Frasers Group moved to make the mandatory offer after acquiring 48.5% of the company’s stock including the shareholding of MySale’s former chairman Carl Jackson.

Last week, the board of directors of MySale advised the company’s shareholders to push back against an offer of 2 pence per share for the company, saying the Frasers offer “did not reflect an adequate value or premium for control of MySale and therefore undervalues MySale and its prospects.”

It added the offer was not considered fair and that shareholders should not accept it.

Frasers had tabled the takeover bid in August for the Australia-based fashion marketplace saying the move would allow it to increase its presence in Australia and New Zealand faster than it would via organic growth as it embarks on a bid to grow its business outside the UK and further international expansion through acquisitions, joint ventures, and organic openings.

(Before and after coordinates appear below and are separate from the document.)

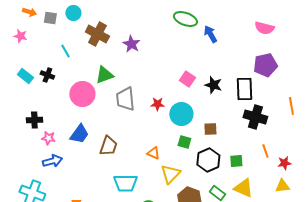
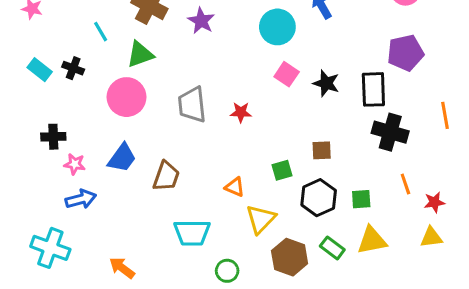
green triangle: (104, 75) -> (140, 54), moved
cyan circle: (181, 114) -> (277, 27), moved
green square: (184, 142) -> (282, 170), turned -32
yellow triangle: (243, 188) -> (372, 240), turned -35

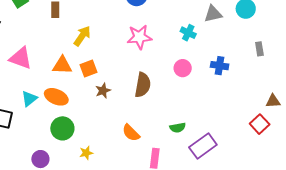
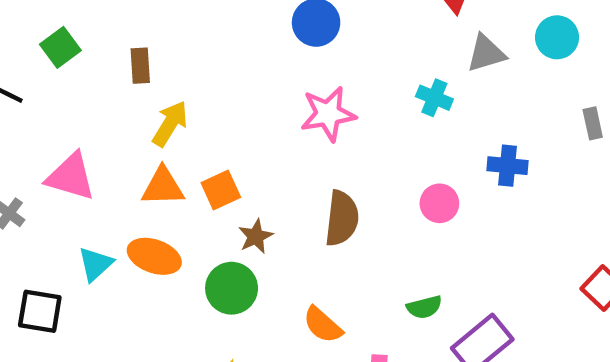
yellow arrow: (82, 36) -> (170, 124), moved
pink circle: (183, 68) -> (439, 203), moved
green circle: (62, 128) -> (232, 288), moved

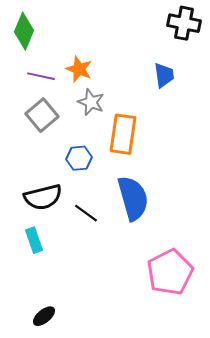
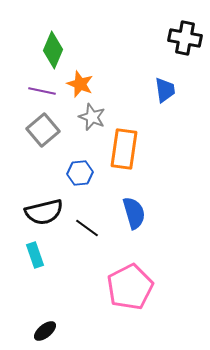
green diamond: (24, 31) -> (53, 50), moved
blue semicircle: (133, 198) -> (134, 213), size x0.7
pink pentagon: (170, 272) -> (130, 287), moved

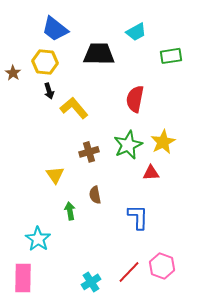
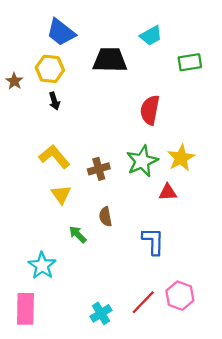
yellow L-shape: (74, 108) -> (54, 157), moved
green arrow: (70, 211) -> (78, 234), turned -36

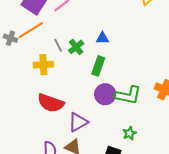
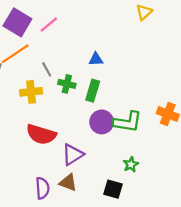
green cross: (76, 47) -> (67, 84), moved, turned -35

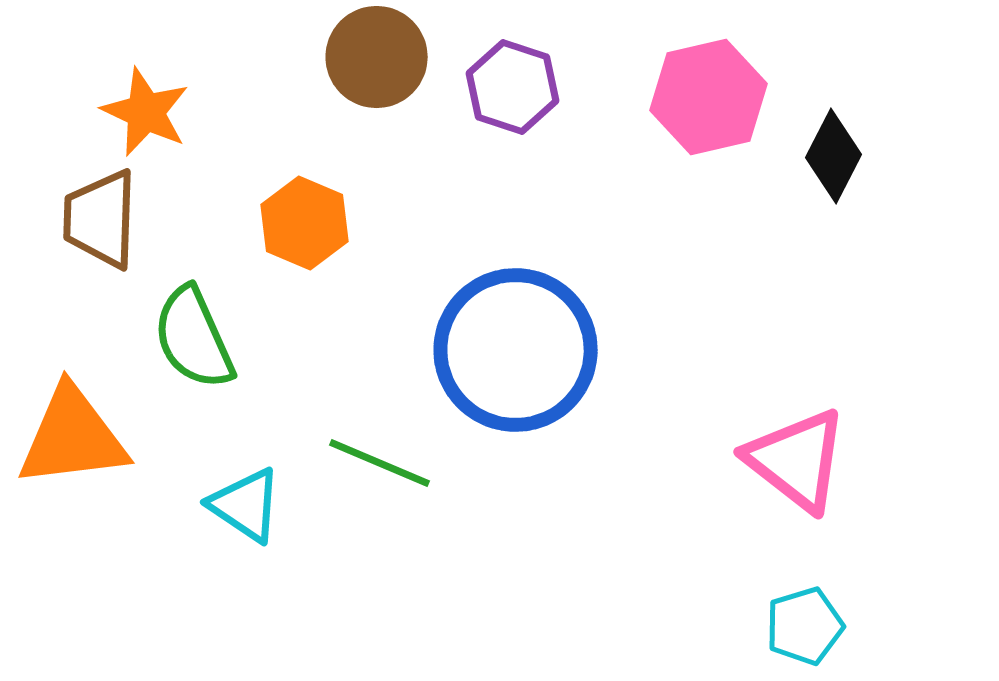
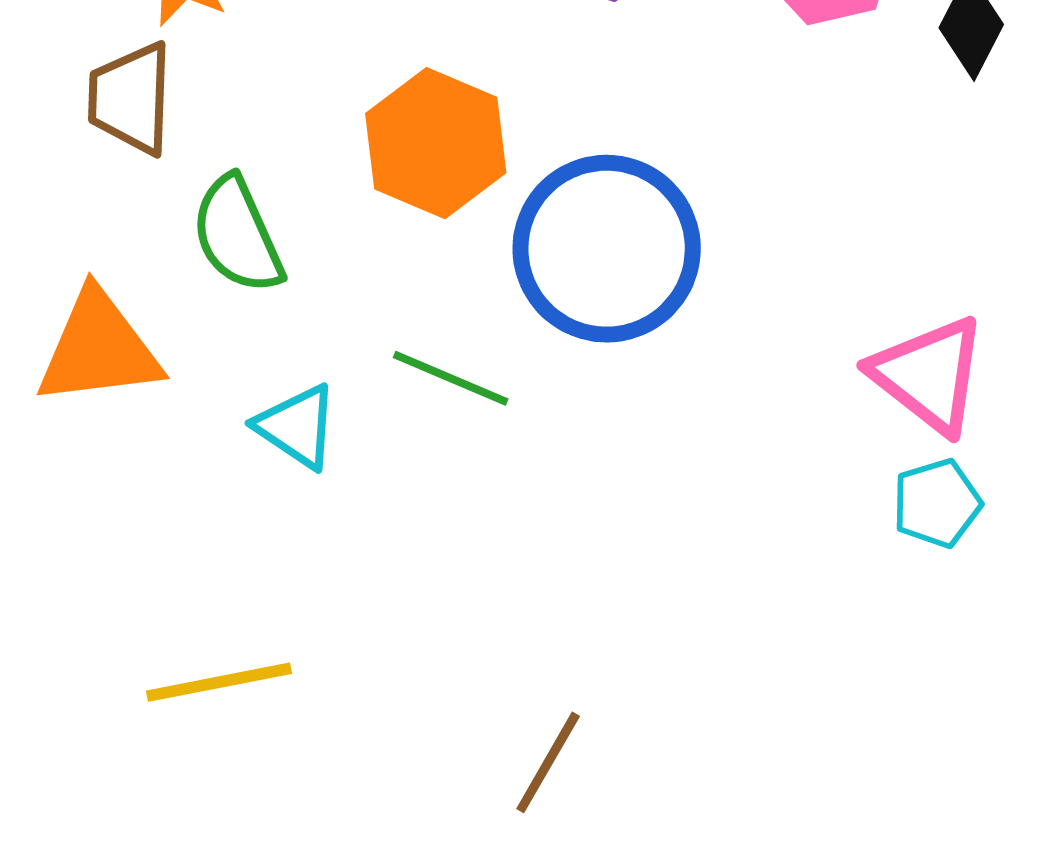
orange hexagon: (305, 223) -> (436, 143), moved, size x1.4
cyan pentagon: (805, 626) -> (937, 503), moved

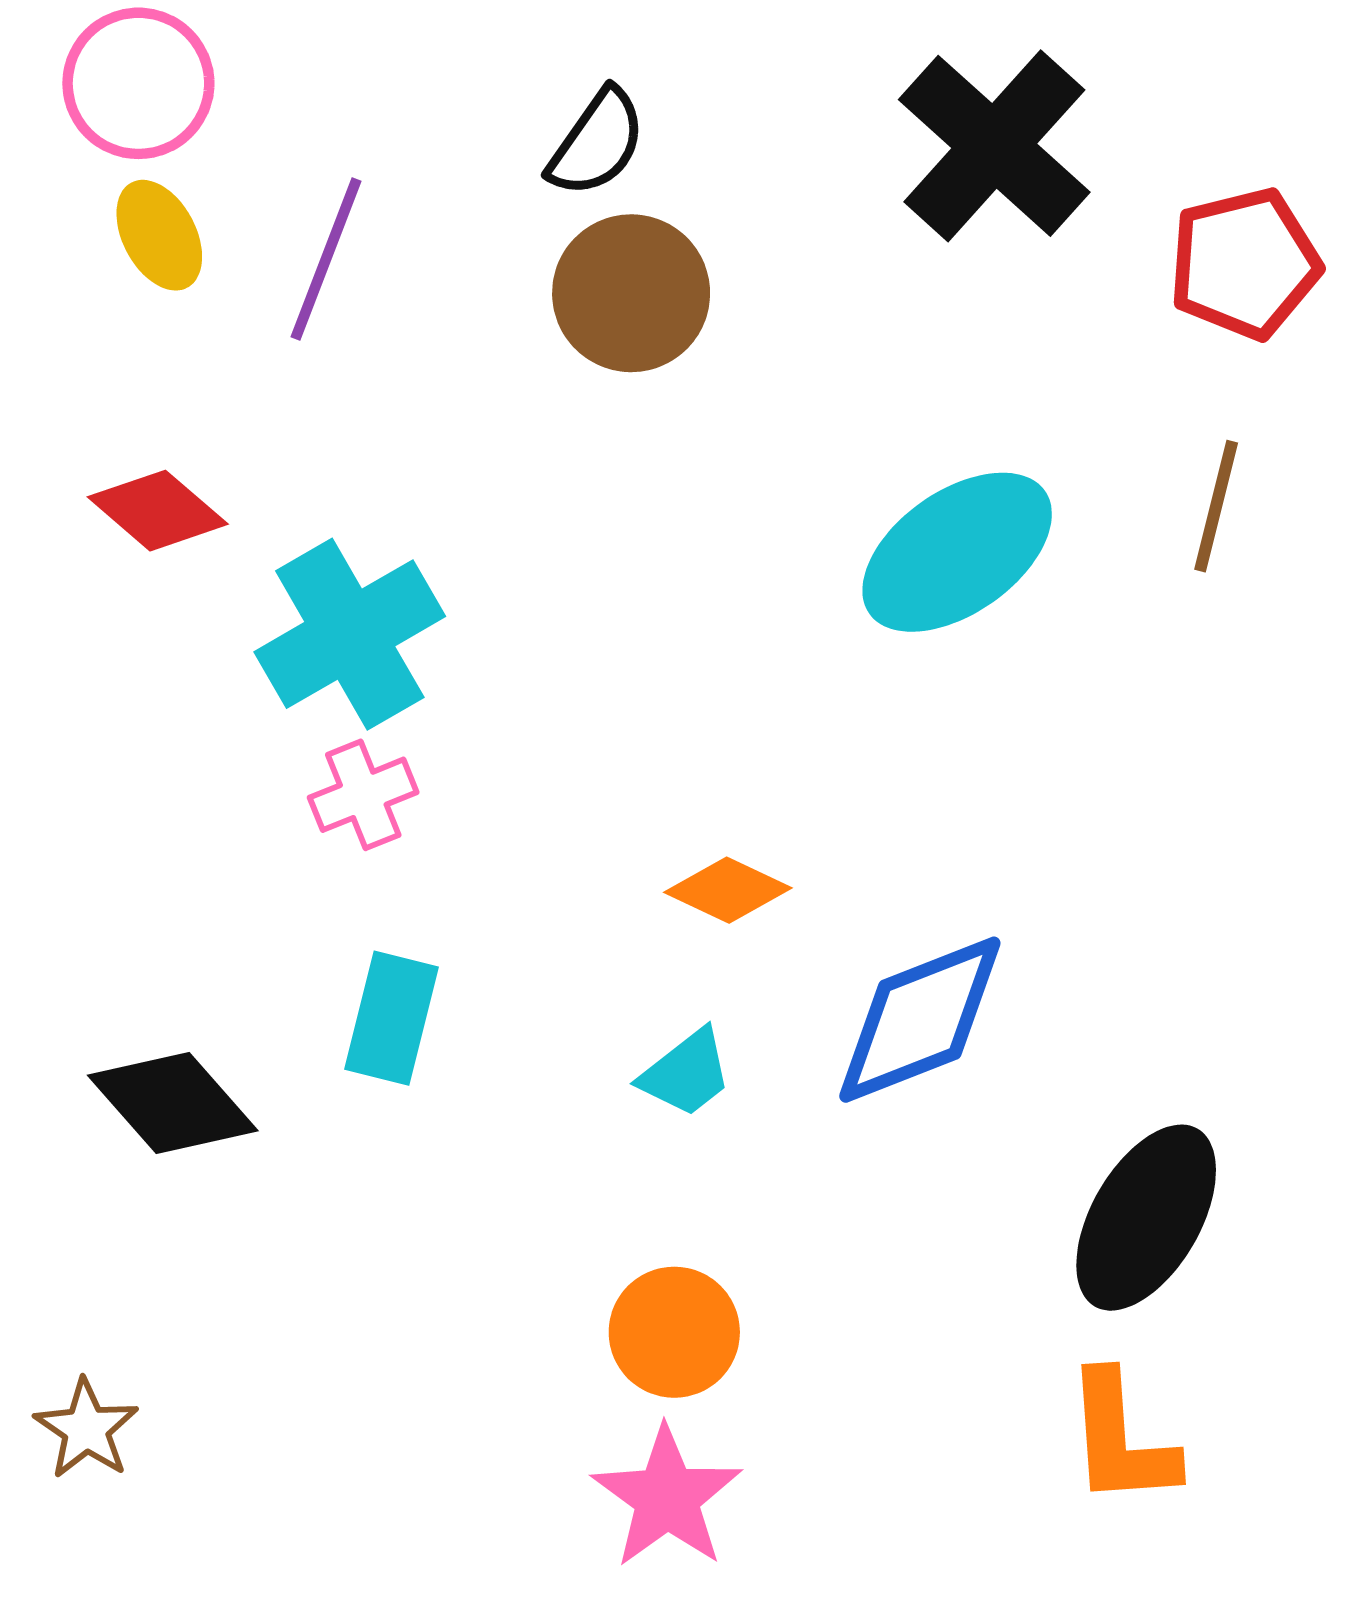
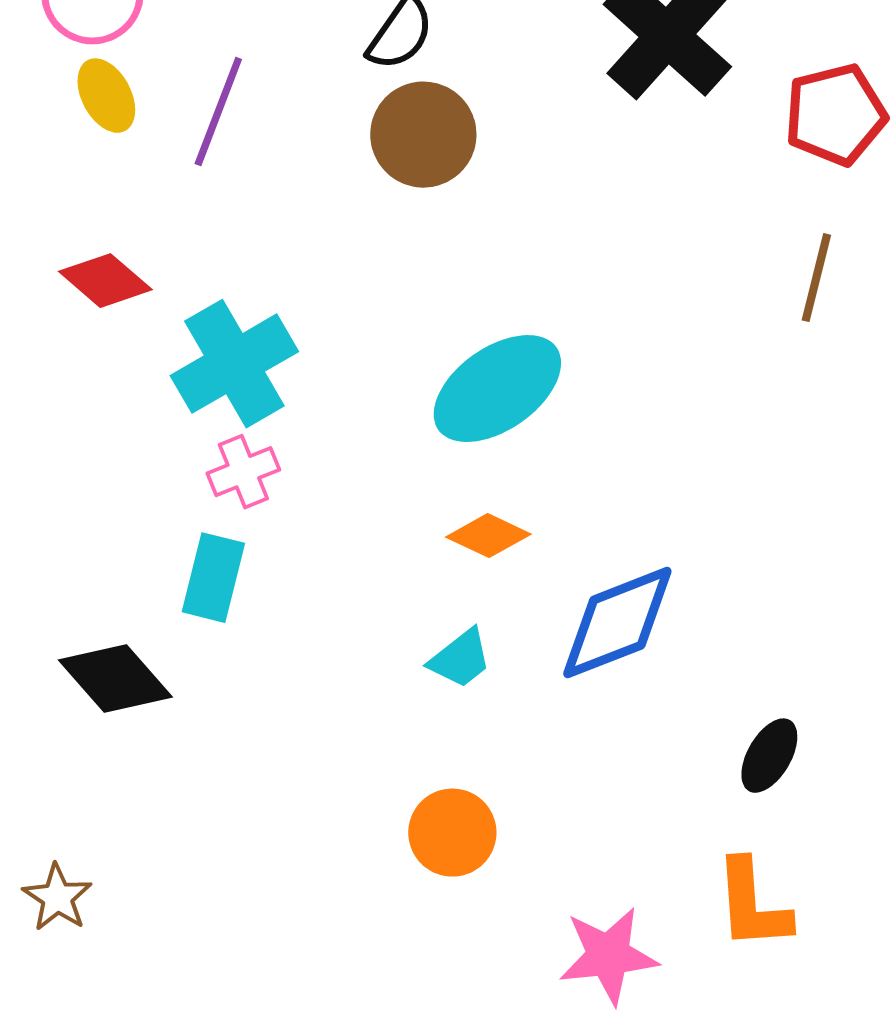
cyan ellipse: (957, 552) -> (497, 389), moved
cyan rectangle: (391, 1018) -> (213, 578), moved
black ellipse: (1146, 1218) -> (769, 756), size x0.6
pink star: (667, 1497) -> (608, 956), moved, turned 30

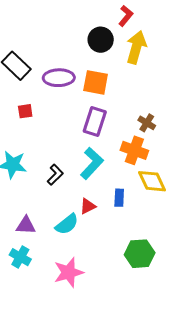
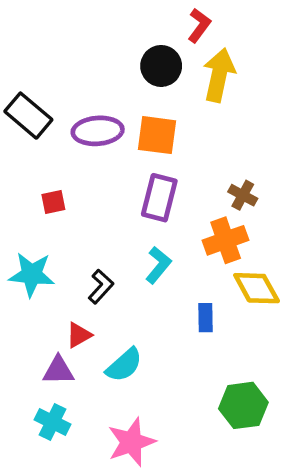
red square: (25, 111) -> (53, 202), moved
orange cross: (134, 150) -> (226, 240), turned -36
cyan L-shape: (92, 163) -> (158, 265), size x0.7
red triangle: (88, 206) -> (79, 335), moved

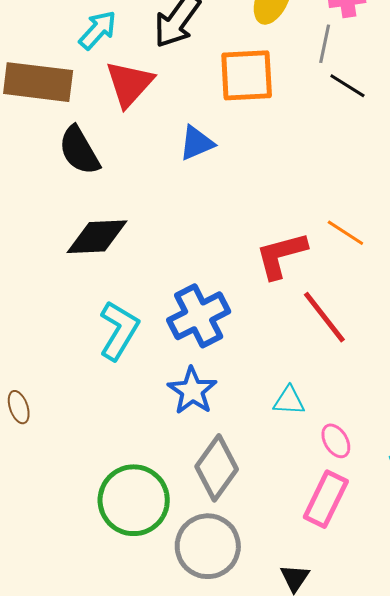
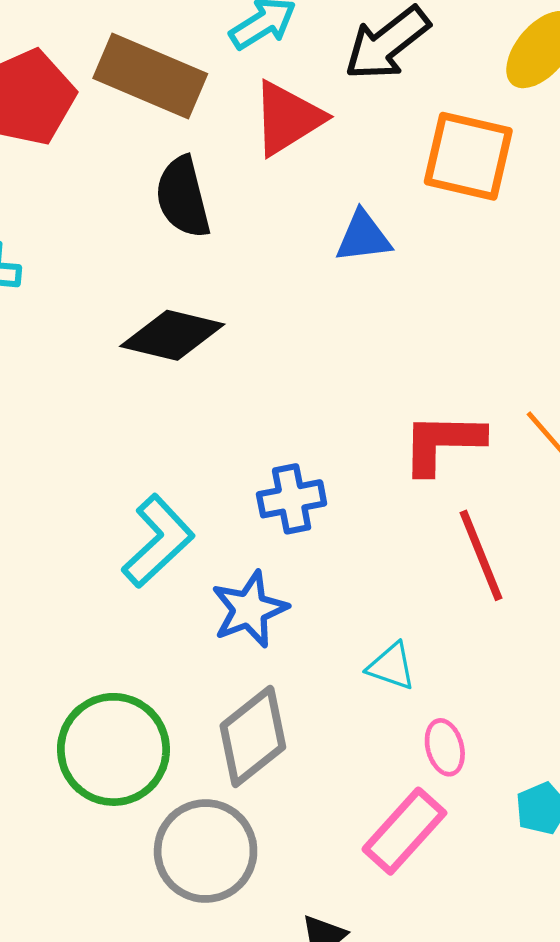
blue cross: (199, 316) -> (292, 499), size x0.7
cyan L-shape: (119, 330) -> (158, 541), moved

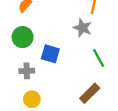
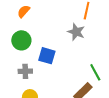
green line: (99, 58) -> (95, 72), moved

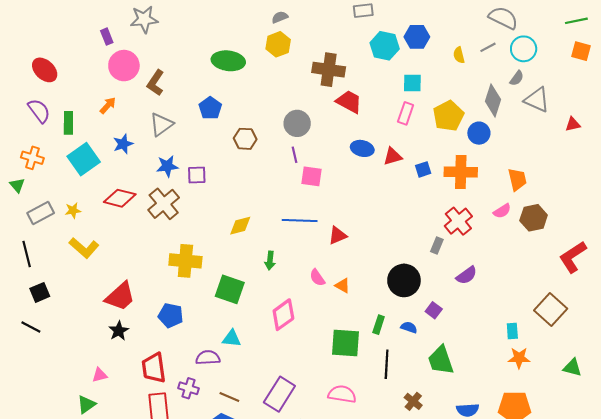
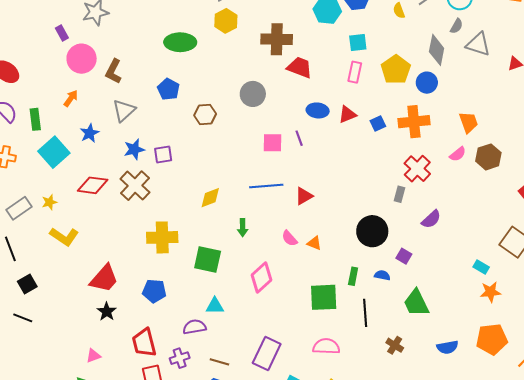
purple line: (294, 155) -> (299, 138), moved
cyan rectangle: (512, 331) -> (481, 267), turned -49
purple cross: (189, 388) -> (180, 358), turned -30

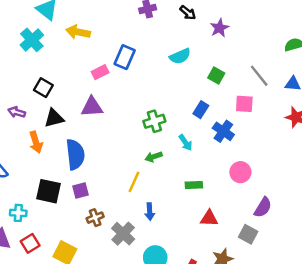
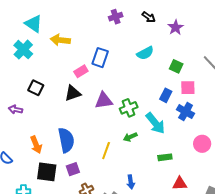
pink square: (244, 104) -> (188, 88), moved
purple triangle: (92, 107) -> (104, 101), moved
black triangle: (54, 118) -> (73, 93), moved
orange arrow: (36, 142) -> (36, 145), moved
cyan arrow: (186, 143) -> (155, 123), size x1.6
yellow line: (134, 182) -> (106, 151), moved

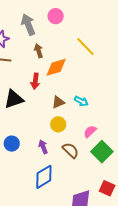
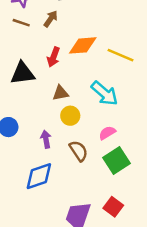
yellow line: (85, 47) -> (121, 55), moved, turned -35
brown arrow: (39, 51) -> (51, 19), moved, turned 40
cyan arrow: (81, 101) -> (105, 93), size x1.6
brown triangle: (58, 102) -> (60, 93), moved

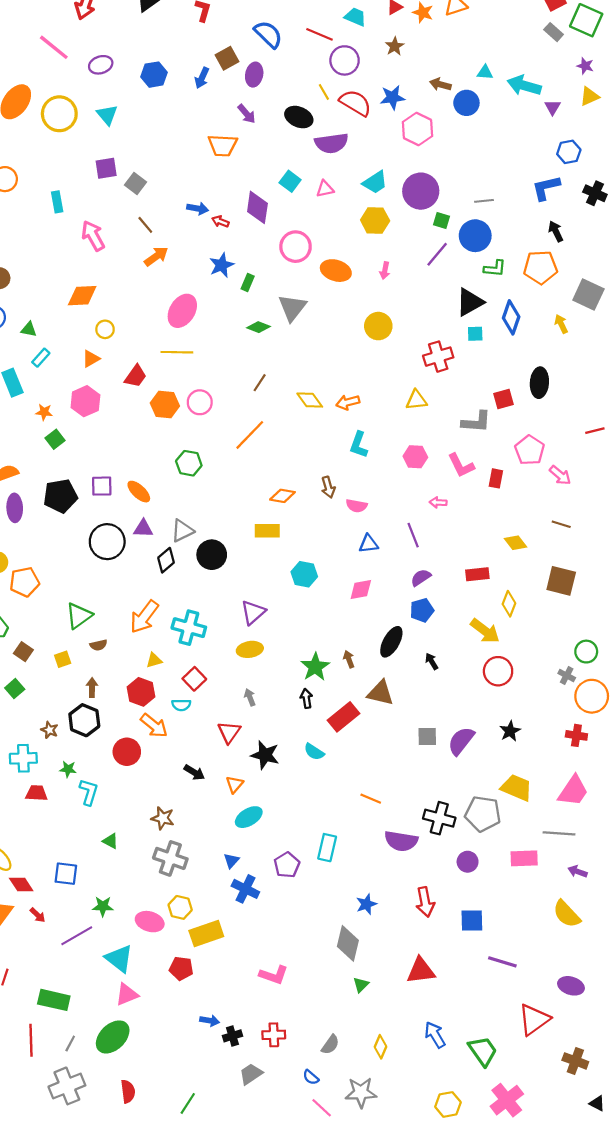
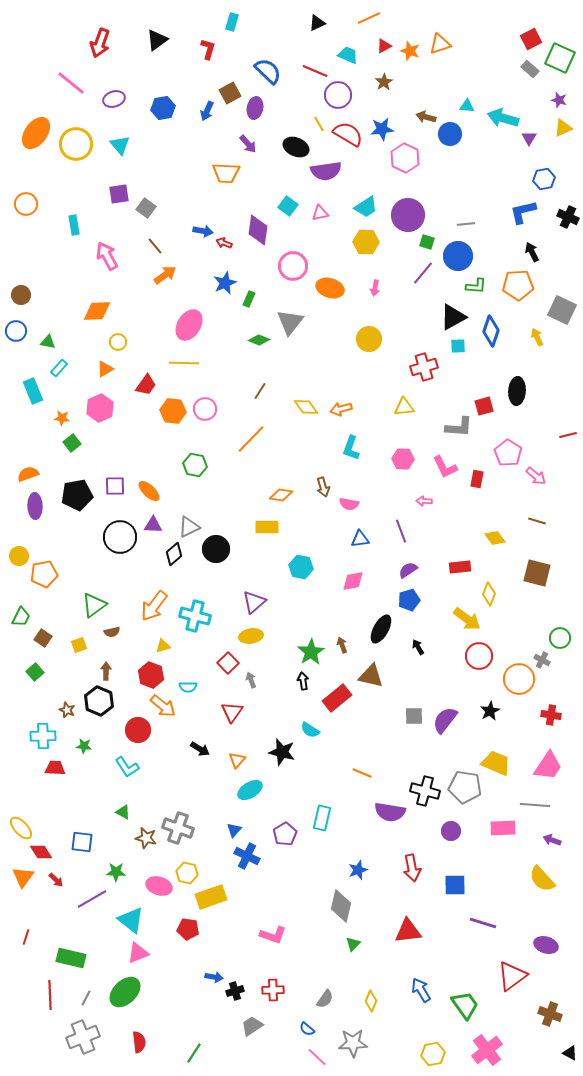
red square: (194, 679) -> (228, 663), moved
orange circle: (592, 696) -> (519, 679), moved
black star: (265, 755) -> (282, 752), moved
cyan L-shape: (89, 792) -> (127, 767), moved, turned 130
brown star: (163, 818) -> (146, 838), moved

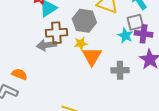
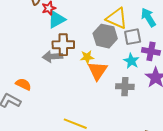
gray hexagon: (84, 21) -> (105, 36), moved
gray square: (135, 22) -> (133, 37), moved
cyan star: (125, 36) -> (131, 61), moved

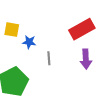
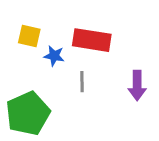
red rectangle: (82, 29) -> (92, 40), moved, turned 35

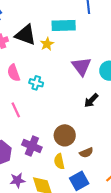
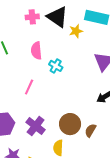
pink line: (16, 110) -> (29, 87), turned 35
brown semicircle: (86, 153) -> (90, 130), moved, turned 128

In a bourse disclosure today, Frasers Group said: “Frasers now intends to seek to acquire additional MySale Shares by means of market or other purchases and in accordance with the Takeover Code. Frasers believes that accepting the Offer (or otherwise selling MySale Shares to Frasers) will provide MySale Shareholders with the opportunity to achieve an immediate liquidity event.  Frasers also believes that a price of 2 pence per MySale Share (such price being no less than the highest price paid by Frasers (or any person acting in concert with it) for any MySale Share during the 12 months prior to the date of this announcement) reflects a fair valuation of each MySale Share.”